Task statement => Starting at the line that contains "Mandioca Fina Crua 1Kg Mani", write out every line through the end of the records exactly as it stands, and leave out all pictures.

———

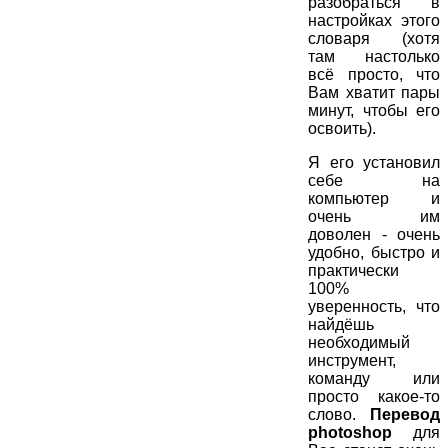
разобраться в
настройках этого
словаря (хотя
там настолько
всё просто, что
Вам хватит пары
минут, чтобы его
освоить).
Я его установил
себе на
компьютер и
очень им
доволен - очень
удобно, быстро и
практически
100%
уверенность, что
найдёшь
необходимый
инструмент,
команду или
просто какое-то
слово.
Перевод
photoshop
для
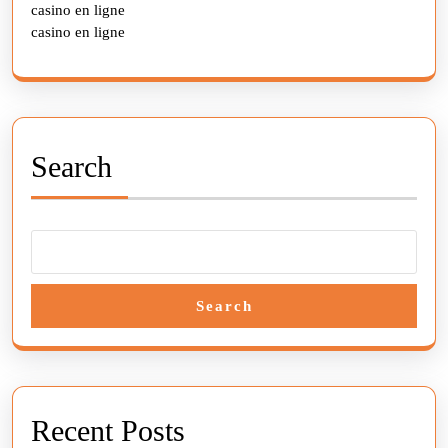
casino en ligne
casino en ligne
Search
Search
Recent Posts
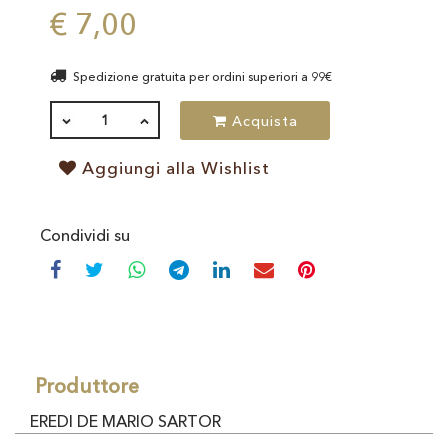
€ 7,00
Spedizione gratuita per ordini superiori a 99€
QUANTITÀ
Acquista
Aggiungi alla Wishlist
Condividi su
Produttore
EREDI DE MARIO SARTOR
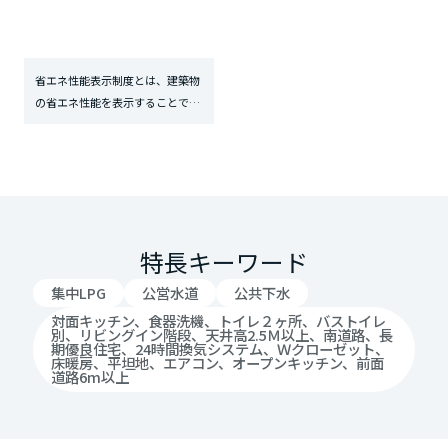
省エネ性能表示制度とは、建築物
の省エネ性能を表示することで、
お客様が建築物を比較・検討でき
るようにする制度です。
特長キーワード
集中LPG
公営水道
公共下水
対面キッチン、食器洗機、トイレ２ヶ所、バストイレ
別、リビングイン階段、天井高2.5Ｍ以上、南道路、長
期優良住宅、24時間換気システム、Ｗクローゼット、
床暖房、平坦地、エアコン、オープンキッチン、前面
道路6m以上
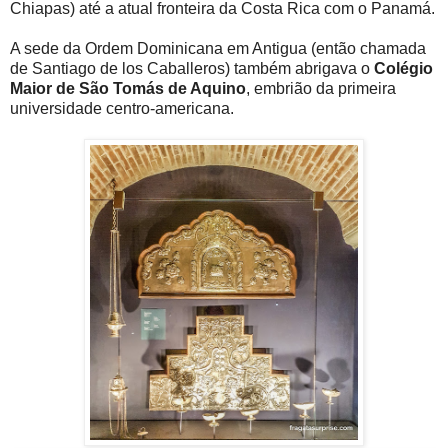
Chiapas) até a atual fronteira da Costa Rica com o Panamá.
A sede da Ordem Dominicana em Antigua (então chamada
de Santiago de los Caballeros) também abrigava o
Colégio
Maior de São Tomás de Aquino
, embrião da primeira
universidade centro-americana.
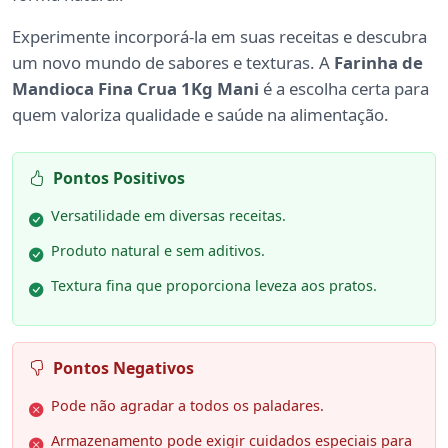
Experimente incorporá-la em suas receitas e descubra
um novo mundo de sabores e texturas. A
Farinha de
Mandioca Fina Crua 1Kg Mani
é a escolha certa para
quem valoriza qualidade e saúde na alimentação.
Pontos Positivos
Versatilidade em diversas receitas.
Produto natural e sem aditivos.
Textura fina que proporciona leveza aos pratos.
Pontos Negativos
Pode não agradar a todos os paladares.
Armazenamento pode exigir cuidados especiais para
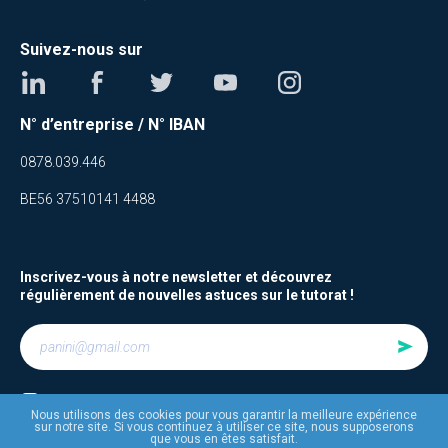
Suivez-nous sur
N° d’entreprise / N° IBAN
0878.039.446
BE56 37510141 4488
Inscrivez-vous à notre newsletter et découvrez
régulièrement de nouvelles astuces sur le tutorat !
Je suis d’accord avec
les termes et conditions
Nous utilisons des cookies pour vous garantir la meilleure expérience
sur notre site. Si vous continuez à utiliser ce site, nous supposerons
que vous en êtes satisfait.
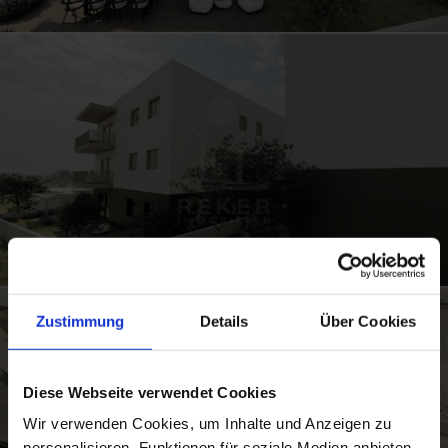
Zustimmung
Details
Über Cookies
Diese Webseite verwendet Cookies
Wir verwenden Cookies, um Inhalte und Anzeigen zu
personalisieren, Funktionen für soziale Medien anbieten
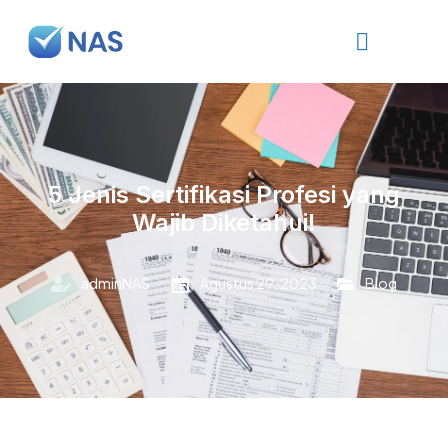
5 Jenis Sertifikasi Profesi yang
Wajib Diketahui!
adminNAS
Agustus 29, 2023
Blog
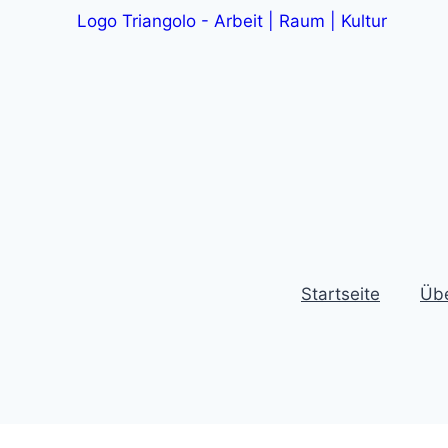
Startseite
Übe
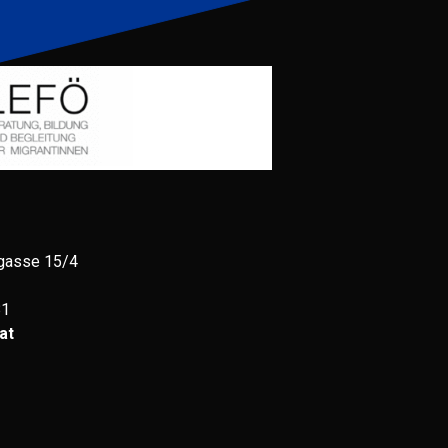
gasse 15/4
81
at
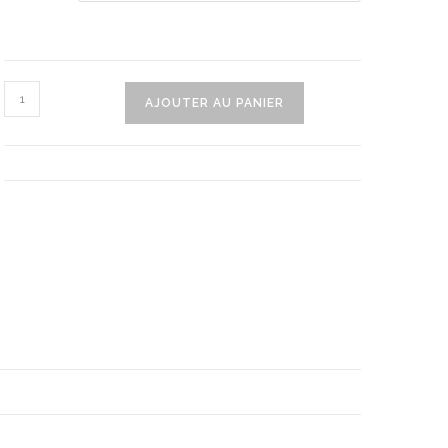
quantité
AJOUTER AU PANIER
de
Ceinture
De
Grossesse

———

Written response =>
Mandioca Fina Crua 1Kg Mani
é a escolha certa para
quem valoriza qualidade e saúde na alimentação.
Pontos Positivos
Versatilidade em diversas receitas.
Produto natural e sem aditivos.
Textura fina que proporciona leveza aos pratos.
Pontos Negativos
Pode não agradar a todos os paladares.
Armazenamento pode exigir cuidados especiais para
Suivez-nous sur
N° d’entreprise / N° IBAN
0878.039.446
BE56 37510141 4488
Inscrivez-vous à notre newsletter et découvrez
régulièrement de nouvelles astuces sur le tutorat !
Je suis d’accord avec
les termes et conditions
Nous utilisons des cookies pour vous garantir la meilleure expérience
sur notre site. Si vous continuez à utiliser ce site, nous supposerons
que vous en êtes satisfait.
Zustimmung
Details
Über Cookies
Diese Webseite verwendet Cookies
Wir verwenden Cookies, um Inhalte und Anzeigen zu
personalisieren, Funktionen für soziale Medien anbieten
5 Jenis Sertifikasi Profesi yang
Wajib Diketahui!
adminNAS
Agustus 29, 2023
Blog
Startseite
Übe
gasse 15/4
81
at
quantité
AJOUTER AU PANIER
de
Ceinture
De
Grossesse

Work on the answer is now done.